In the graphs presenting the results of the model, it can be seen that often the model marks the text as a logo, this is common false positive. But why is this happening? Let's look at the logo that the model was learning to detect:
You will notice that the logo also contains text. Often the logos of organizations or companies have an additional tag line or slogan, or even the entire logo is text. In this case, when generating a synthetic dataset, you should not only impose the logos which you are looking for, but also additional elements that will allow the model to learn that it is not to look for them. In this case it will be text, as in the example below:
As you can see from the prediction results, model also detect other objects as logos, especially objects that:
- have similar dimensions as the logo you are looking for
- have a similar shape to the logo you are looking for
- they often appear on assets in the client dataset
This challenge can be also solved by applying these elements to the asset when generating a synthetic dataset, as in the example below:
Training the neural network model for object detection did not differ from the basic approach in the case of insufficient data. However, the process and the tools used for this are described below. To train model, Detectron2 was used which is an open-source object detection and image segmentation library developed by Facebook AI Research (FAIR). It is built on top of the PyTorch deep learning framework and is designed to be highly modular and extensible. It is a second version of detectron2, which was the first open-source object detection platform.

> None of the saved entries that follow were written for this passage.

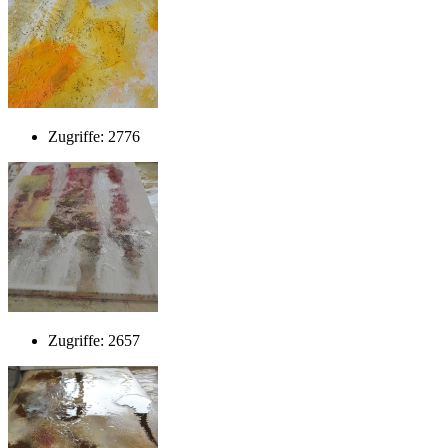
Zugriffe: 2776
Zugriffe: 2657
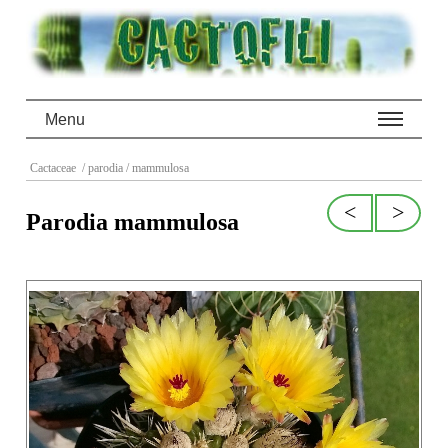
Menu
Cactaceae
/ parodia
/ mammulosa
<
>
Parodia mammulosa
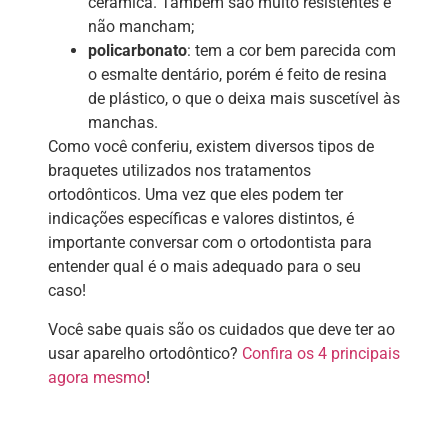
cerâmica. Também são muito resistentes e
não mancham;
policarbonato
: tem a cor bem parecida com
o esmalte dentário, porém é feito de resina
de plástico, o que o deixa mais suscetível às
manchas.
Como você conferiu, existem diversos tipos de
braquetes utilizados nos tratamentos
ortodônticos. Uma vez que eles podem ter
indicações específicas e valores distintos, é
importante conversar com o ortodontista para
entender qual é o mais adequado para o seu
caso!
Você sabe quais são os cuidados que deve ter ao
usar aparelho ortodôntico?
Confira os 4 principais
agora mesmo
!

You can use predefined model
faster_rcnn_R_101_FPN_3x from detectron2
zoo models. The default trainer was used in
these experiments. In addition, custom hooks with the following functions have been implemented:
- Sending metrics to Azure ML studio with MLflow
- Save the best model by monitoring the selected metric
- Early stopping
- Data analysis: custom script uses matplotlib, opencv, fiftyone, seaborn
- Data generation custom generator uses albumentations, opencv, scikit-image, Pillow with multiprocessing generation
- Model training: framework detectron2 trained on Azure Machine Learning clusters
- Model evaluation: custom scripts uses podm, numpy, pandas, matplotlib
The use of accurate data analysis during dataset generation significantly increased the performance of the model. You can see an improvement in both AP and AR for small, medium and large logos. The results of the evaluation on the test set are presented below:
|Metric||Intersection over Union||Area of object||Number of detections||Value|
|Average Precision (AP)||IoU=0.50:0.95||area=all||maxDets=100||0.963|
|Average Precision (AP)||IoU=0.50||area=all||maxDets=100||0.995|
|Average Precision (AP)||IoU=0.75||area=all||maxDets=100||0.994|
|Average Precision (AP)||IoU=0.50:0.95||area=small||maxDets=100||0.956|
|Average Precision (AP)||IoU=0.50:0.95||area=medium||maxDets=100||0.962|
|Average Precision (AP)||IoU=0.50:0.95||area=large||maxDets=100||0.995|
|Average Recall (AR)||IoU=0.50:0.95||area=all||maxDets=1||0.979|
|Average Recall (AR)||IoU=0.50:0.95||area=all||maxDets=10||0.979|
|Average Recall (AR)||IoU=0.50:0.95||area=all||maxDets=100||0.979|
|Average Recall (AR)||IoU=0.50:0.95||area=small||maxDets=1||0.957|
|Average Recall (AR)||IoU=0.50:0.95||area=medium||maxDets=1||0.979|
|Average Recall (AR)||IoU=0.50:0.95||area=large||maxDets=1||0.999|
The task of detecting objects is a very demanding task when you have limited amount of data. There are many ways to deal with this situation. Inadequate preparation for this task may result in poor model performance. This article lists good practices for generating a dataset in the absence of data. You can read about basic analysis of the model inference. There are presented the most common errors such as false positives and false negatives with the solutions which can help you to avoid those problems. In addition, basic data analysis is presented here, to help you explore the properties of your dataset. The work presented in the article offers valuable insights and practical strategies that can contribute to more effective object detection, addressing the challenges posed by limited data and improving the overall quality of the detection process.